-------- Entries supplied

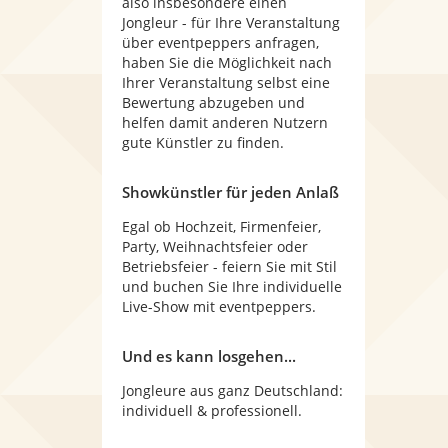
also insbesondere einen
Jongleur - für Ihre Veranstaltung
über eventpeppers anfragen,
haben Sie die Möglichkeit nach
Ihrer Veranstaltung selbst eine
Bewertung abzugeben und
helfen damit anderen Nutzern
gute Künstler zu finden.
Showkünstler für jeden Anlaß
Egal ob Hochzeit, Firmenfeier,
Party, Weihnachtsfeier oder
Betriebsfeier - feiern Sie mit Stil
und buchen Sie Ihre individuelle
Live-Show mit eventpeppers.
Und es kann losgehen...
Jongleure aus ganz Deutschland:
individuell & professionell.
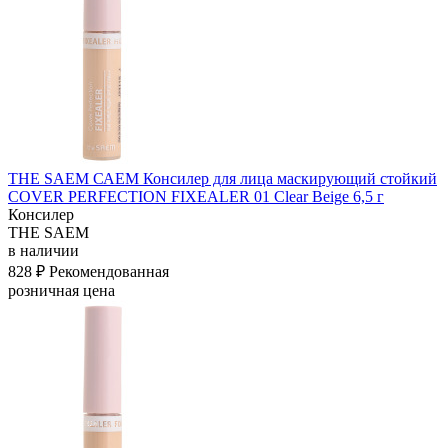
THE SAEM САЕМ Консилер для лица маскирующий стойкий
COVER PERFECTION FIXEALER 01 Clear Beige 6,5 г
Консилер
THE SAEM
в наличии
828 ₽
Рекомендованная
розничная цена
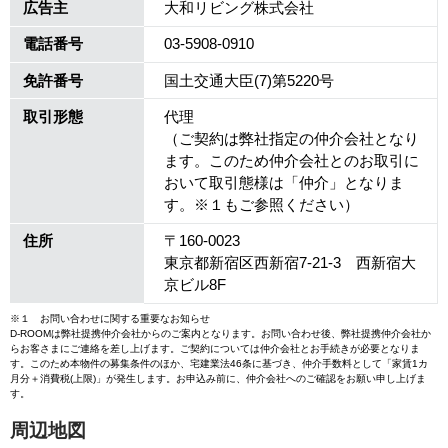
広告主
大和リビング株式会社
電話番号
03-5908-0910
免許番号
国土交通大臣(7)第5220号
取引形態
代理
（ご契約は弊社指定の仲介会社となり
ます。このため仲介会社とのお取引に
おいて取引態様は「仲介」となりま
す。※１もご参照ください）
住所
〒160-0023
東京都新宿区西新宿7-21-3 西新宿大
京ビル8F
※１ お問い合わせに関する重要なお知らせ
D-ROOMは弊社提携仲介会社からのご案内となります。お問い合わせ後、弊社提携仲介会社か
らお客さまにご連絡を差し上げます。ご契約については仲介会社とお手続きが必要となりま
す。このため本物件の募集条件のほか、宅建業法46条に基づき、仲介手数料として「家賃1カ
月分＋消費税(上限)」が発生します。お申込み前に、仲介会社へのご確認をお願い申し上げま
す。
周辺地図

----------------
-------- Entries supplied

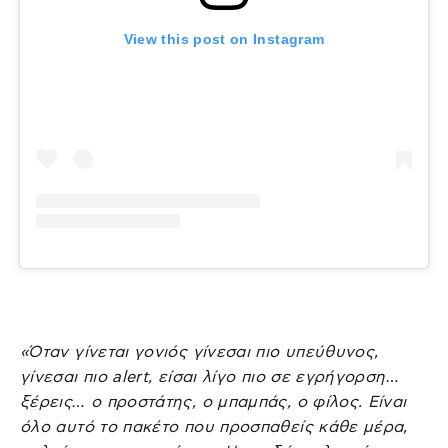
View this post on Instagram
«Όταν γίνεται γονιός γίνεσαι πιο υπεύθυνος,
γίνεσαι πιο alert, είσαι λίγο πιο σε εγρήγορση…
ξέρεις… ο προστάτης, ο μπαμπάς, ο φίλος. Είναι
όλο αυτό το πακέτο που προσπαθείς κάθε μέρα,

----------------
-------- Entries supplied

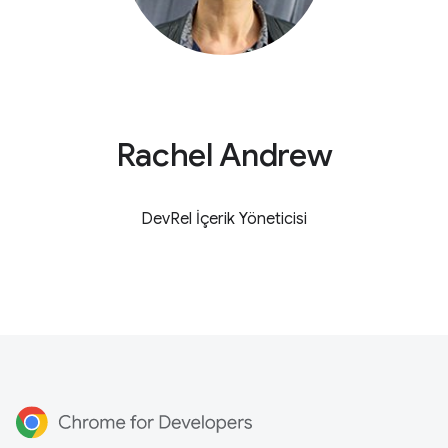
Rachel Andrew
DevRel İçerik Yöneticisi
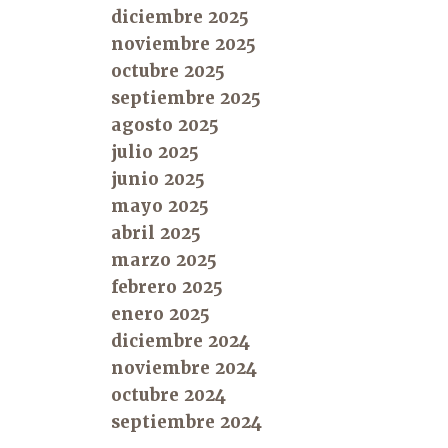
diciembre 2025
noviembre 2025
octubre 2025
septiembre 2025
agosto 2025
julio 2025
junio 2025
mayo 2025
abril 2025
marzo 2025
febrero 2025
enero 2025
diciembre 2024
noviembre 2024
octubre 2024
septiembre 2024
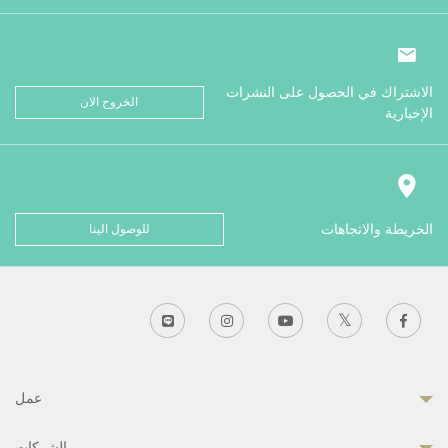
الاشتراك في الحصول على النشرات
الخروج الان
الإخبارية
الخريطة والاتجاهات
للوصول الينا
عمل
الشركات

----------------

Problem requirements:
An exact transcription is needed of the lines from the one with "Jongleur - für Ihre Veranstaltung" to the one with "THE SAEM САЕМ" above, both ends included, with pictures left out.

Reply:
Jongleur - für Ihre Veranstaltung
über eventpeppers anfragen,
haben Sie die Möglichkeit nach
Ihrer Veranstaltung selbst eine
Bewertung abzugeben und
helfen damit anderen Nutzern
gute Künstler zu finden.
Showkünstler für jeden Anlaß
Egal ob Hochzeit, Firmenfeier,
Party, Weihnachtsfeier oder
Betriebsfeier - feiern Sie mit Stil
und buchen Sie Ihre individuelle
Live-Show mit eventpeppers.
Und es kann losgehen...
Jongleure aus ganz Deutschland:
individuell & professionell.
THE SAEM САЕМ Консилер для лица маскирующий стойкий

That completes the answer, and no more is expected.